I’ve been trying to find time to finish my second book, 50 REASONS TO LOVE REALITY TV, for the last year or so, but I’ve been utterly swamped. Too bad, because it means my number one reason to like reality TV will be moving on next week: Anthony Bourdain, whose Anthony Bourdain: No Reservations airs its finale on Monday night.
What doesn’t this show get right? It satisfies our curiosity about the world and cuisine on multiple levels, and Bourdain’s voice is so clear in this series it’s unmistakable. This isn’t a guy who was plugged into a format, this is a real portrait of a person and his passion for people, food, and the world.
Here’s that number one entry from the book’s preview edition on Amazon Kindle:
1. ANTHONY BOURDAIN
“To me, life without veal stock, pork fat, sausage, organ meat, demi-glace, or even stinky cheese is a life not worth living.” — Anthony Bourdain
Perhaps my favorite reason for loving Reality TV is chef, author and television personality Anthony Bourdain, whose Anthony Bourdain: No Reservations has earned its place as one of my favorite reality shows of all time.

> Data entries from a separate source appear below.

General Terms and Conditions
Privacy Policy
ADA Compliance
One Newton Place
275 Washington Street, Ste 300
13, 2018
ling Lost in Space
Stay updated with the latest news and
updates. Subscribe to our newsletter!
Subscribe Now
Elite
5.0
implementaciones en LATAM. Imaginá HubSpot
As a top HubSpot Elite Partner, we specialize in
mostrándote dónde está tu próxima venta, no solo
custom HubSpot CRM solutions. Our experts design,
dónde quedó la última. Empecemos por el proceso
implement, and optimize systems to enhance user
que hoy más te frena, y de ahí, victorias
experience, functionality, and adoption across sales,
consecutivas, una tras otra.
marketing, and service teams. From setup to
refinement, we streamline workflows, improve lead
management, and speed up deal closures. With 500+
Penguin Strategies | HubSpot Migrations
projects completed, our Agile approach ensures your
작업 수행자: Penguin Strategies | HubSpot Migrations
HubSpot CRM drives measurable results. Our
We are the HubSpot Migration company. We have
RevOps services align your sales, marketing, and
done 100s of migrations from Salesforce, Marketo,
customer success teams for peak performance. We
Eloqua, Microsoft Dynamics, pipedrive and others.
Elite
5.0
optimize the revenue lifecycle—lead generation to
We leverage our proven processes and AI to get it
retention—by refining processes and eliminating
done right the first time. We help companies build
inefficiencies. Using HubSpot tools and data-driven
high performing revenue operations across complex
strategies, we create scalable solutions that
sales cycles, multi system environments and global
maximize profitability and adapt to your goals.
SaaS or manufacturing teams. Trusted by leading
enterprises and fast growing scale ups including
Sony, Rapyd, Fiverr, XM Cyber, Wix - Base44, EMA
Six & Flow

The tough-talking, no-nonsense Ramones fan and frequent picker-o-fights in his astonishingly frank series of books including Kitchen Confidential, The Nasty Bits, and Medium Raw: A Bloody Valentine to the World of Food and the People Who Cook has artfully put himself forward as the Poet Laureate slash Arthur Fonzarelli of Food… and damn if he isn’t fun to watch.
I don’t say that just because he’s game to chow down on everything from the familiar to the exotic. Sheep testicles? Check. Fermented shark? Check. It’s his brilliant observational humor, which spills out on camera as easily and naturally as it does in his narrative voiceover, which he pens himself. It’s so good, in fact, that Bourdain’s been personally nominated for Emmys® twice for Outstanding Writing for Nonfiction Programming.

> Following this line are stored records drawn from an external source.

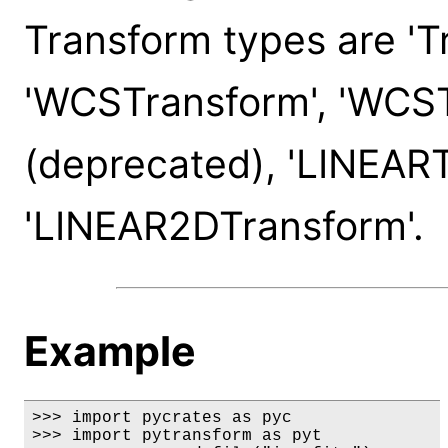
Transform types are 'T
'WCSTransform', 'WCS
(deprecated), 'LINEART
'LINEAR2DTransform'.
Example
>>> import pycrates as pyc

>>> import pytransform as pyt
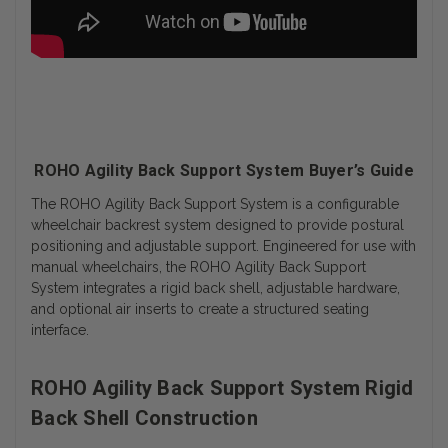
ROHO Agility Back Support System Buyer’s Guide
The ROHO Agility Back Support System is a configurable
wheelchair backrest system designed to provide postural
positioning and adjustable support. Engineered for use with
manual wheelchairs, the ROHO Agility Back Support
System integrates a rigid back shell, adjustable hardware,
and optional air inserts to create a structured seating
interface.
ROHO Agility Back Support System Rigid
Back Shell Construction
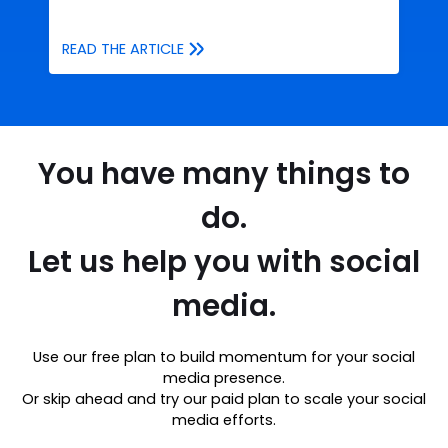
READ THE ARTICLE
You have many things to
do.
Let us help you with social
media.
Use our free plan to build momentum for your social
media presence.
Or skip ahead and try our paid plan to scale your social
media efforts.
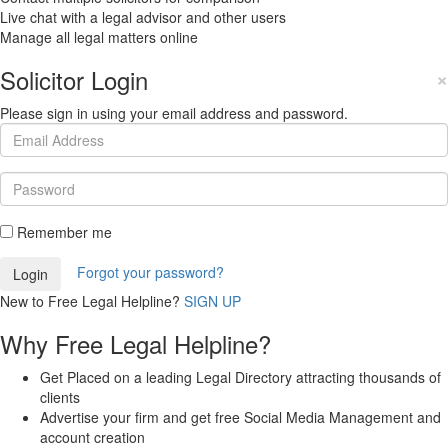
Live chat with a legal advisor and other users
Manage all legal matters online
Solicitor Login
×
Please sign in using your email address and password.
Remember me
Forgot your password?
New to Free Legal Helpline?
SIGN UP
Why Free Legal Helpline?
Get Placed on a leading Legal Directory attracting thousands of
clients
Advertise your firm and get free Social Media Management and
account creation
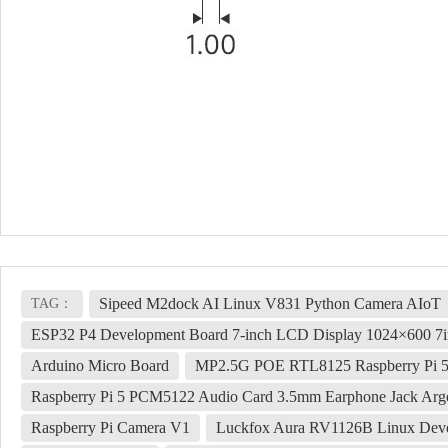
Sipeed M2dock AI Linux V831 Python Camera AIoT
TAG：
ESP32 P4 Development Board 7-inch LCD Display 1024×600 7i
Arduino Micro Board
MP2.5G POE RTL8125 Raspberry Pi 5
Raspberry Pi 5 PCM5122 Audio Card 3.5mm Earphone Jack A
Raspberry Pi Camera V1
Luckfox Aura RV1126B Linux Dev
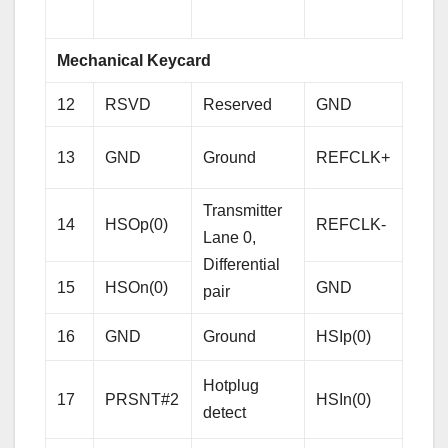
sign
Mechanical Keycard
12
RSVD
Reserved
GND
Gro
Refe
13
GND
Ground
REFCLK+
Cloc
Diffe
Transmitter
14
HSOp(0)
REFCLK-
pair
Lane 0,
Differential
15
HSOn(0)
GND
Gro
pair
Rece
16
GND
Ground
HSIp(0)
Lane
Hotplug
Diffe
17
PRSNT#2
HSIn(0)
detect
pair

How exactly did a kid who spent his college years working in the seafood restaurants of Provincetown, Massachusetts come to be one of the world’s most watchable globetrotting chowhounds? Well, the adventure began with his 2002 Food Network series A Cook’s Tour, which ran for 35 episodes over two seasons as Bourdain trotted from Tokyo to Thailand sampling local fare. Audiences who hadn’t already been bowled over by Bourdain’s book of the same title fell hard for the guy, and it wasn’t long before The Travel Channel was airing the strangely similar Anthony Bourdain: No Reservations.
Bourdain’s No Reservations quickly expanded beyond the boundaries of being a “went-here, ate-this” travelogue, broadening to include storylines that often overshadow the mere foodie appeal of the show. Notable episodes include Season Seven’s premiere, “Haiti,” where Bourdain called attention to the nation’s ongoing struggle to rebuild after a massive natural disaster, and Season Two’s finale, “Beirut,” which garnered an Emmy® nomination in 2007 for its hair-raising account of Bourdain and crew’s escape during the early days of the 2006 Israel-Lebanon conflict.
All in all, Bourdain and his shows serve as some of the best reminders of how the genre can be both powerful and entertaining at the same time.
Oh… and I’ll have the black bean snails, please.